2. CHECKBOOK. “Checkbook” means whatever document gives me a fact based sense of where I spend my money. It may be last year’s tax return, or a budget, or a computer application. Ask: how do I spend my money? How much did I spend on food, housing, clothing? How much did I spend on entertainment? What were those entertainments? Where did I spend my money: what criteria did I use to decide with whom I would do business and with whom I would not? What did I spend on justice, on tzedakah, on relieving human suffering? Are there any red flags in this record: too much spending on alcohol, gambling, compulsive shopping? Would I be ashamed if my budget appeared in the newspaper?  How would it be different, to be a budget of which I could feel proud? What about the sources of my income: was all of it honestly earned?

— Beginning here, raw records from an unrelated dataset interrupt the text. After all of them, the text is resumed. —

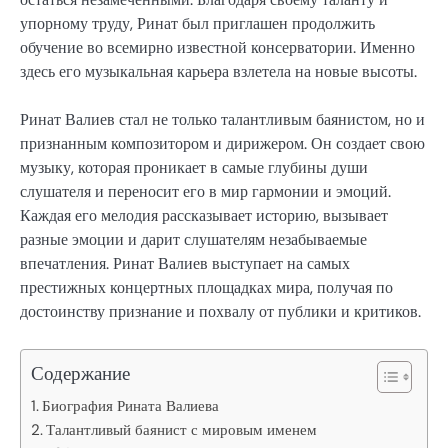
упорному труду, Ринат был приглашен продолжить
обучение во всемирно известной консерватории. Именно
здесь его музыкальная карьера взлетела на новые высоты.
Ринат Валиев стал не только талантливым баянистом, но и
признанным композитором и дирижером. Он создает свою
музыку, которая проникает в самые глубины души
слушателя и переносит его в мир гармонии и эмоций.
Каждая его мелодия рассказывает историю, вызывает
разные эмоции и дарит слушателям незабываемые
впечатления. Ринат Валиев выступает на самых
престижных концертных площадках мира, получая по
достоинству признание и похвалу от публики и критиков.
Содержание
Биография Рината Валиева
Талантливый баянист с мировым именем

3. APPOINTMENT BOOK. How do I spend my time? How is the balance between work and family? Does the record show appointments to take care of myself, my body, my soul, my legal obligations? What do I do on Shabbat, really? Do I show appointments for any volunteering or work that benefits others? Look through the appointments in the book: does anything here make me feel uncomfortable? Do I have appointments of which I am ashamed? Is there anything here I would not want my spouse or children to know? Is there anyone who does not appear in my appointment book because we have an unresolved conflict? What about the blanks in the appointment book: what filled those? Were they pursuits that really rested me, or were they pastimes in which I hid from something – and if so, what?

How do you take stock of yourself during Elul?